My ignorance (and Bergman’s, for that matter) about the racialized nature of the experience of unsafety could be seen as but another instance of what Gloria Wekker (2016) has recently called “white innocence”—culpable innocence, to wit—or of the “epistemology of ignorance,” in Charles Mills’ (1997) words. [3] White people’s implicit assumption—or “unconscious habit”—that they can go wherever they wish is what the American philosopher, Shannon Sullivan, calls “white expansiveness” and what she identifies as the ontological foundation of white Europeans’ proprietary or possessive relation to non-European territories, including its inhabitants: colonial conquest and land grab, exploitation of natural resources and of labor power (people, that is). Less conspicuously, ontological expansiveness also underpins the ways in which the racialized body inhabits and navigates its environment, the world. [4]

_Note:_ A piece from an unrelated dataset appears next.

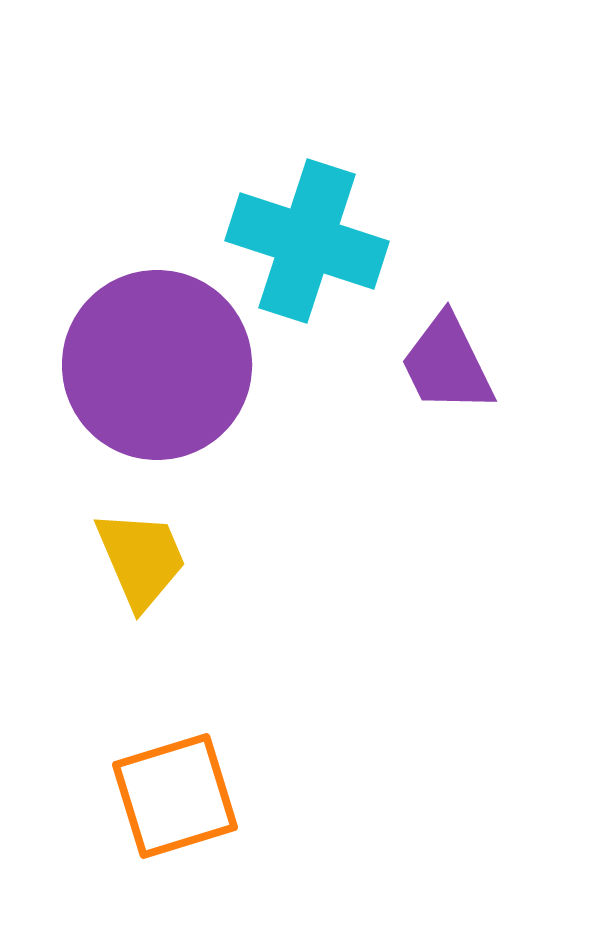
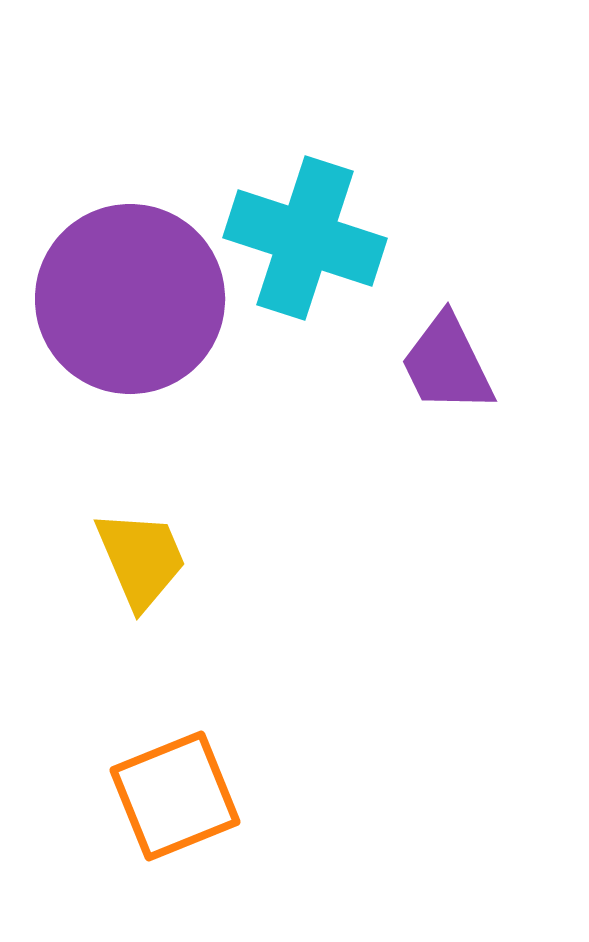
cyan cross: moved 2 px left, 3 px up
purple circle: moved 27 px left, 66 px up
orange square: rotated 5 degrees counterclockwise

In other words, white embodiment is not just about visibility (one’s visible appearance), but also refers to a particular style of movement and of taking up space. In this essay I will explore the relation between the white body, space and movement (translated on the ontological level as embodiment, spatiality and motility), using conceptual tools taken from the phenomenological tradition in philosophy for its wealth of insight in embodiment. In the first section, I will discuss the ‘facticity’ of racialized embodiment, i.e. the ambiguous intertwinement of biology and history, nature and culture, self and world. The second section extends this account of white embodiment from the ontological register of visibility to that of motility and spatiality. In order to further explain the notion of ontological expansiveness (and its opposite, ontological inhibition), I will draw on the concept of the “I can” body in the phenomenology of the French philosopher, Maurice Merleau-Ponty.

Racialized Embodiment: Visible Differences

It is widely accepted that race does not belong to humans’ essential biological make-up and that this conception of race is to be qualified as pseudo-scientific and harmful. [5] The only alternative, it seems, is to regard race as man-made, a social construction, most notably by racist norms (whatever the variety of meanings and lived consequences of racialized embodiment across time and place). Yet the social constructivist view is not completely satisfying as it seems to explain away visible bodily differences. We cannot not see racial differences, even if we accept that these are the result of historical processes of racialization. Likewise, we cannot not appear (and hence be seen) as racially different from others. [6] The assumption that race is (nothing but) a biological essence—what I call ‘naturalism’—is historically closely related to anti-black racism; the opposite belief, that race is (no more than) a social construct—‘culturalism’—though it is far less susceptible to the charge of racism, is historically still inadequate, as it ignores the social and political consequences of visible bodily differences. Race seems to present us with a peculiar unyielding ‘realness’, or lived reality. This reality is captured in the concept of ‘facticity’ (Heidegger) or ‘situation’ (Beauvoir): we are born with a particular body, to particular parents, in a particular place in the world, etc. [7] Incidentally, the facticity of racialized embodiment may be the very reason that the belief that race is natural, is intuitively plausible to many people, not just to anti-black racists. Race cannot—at least not simply—be explained away conceptually, on account of its visibility.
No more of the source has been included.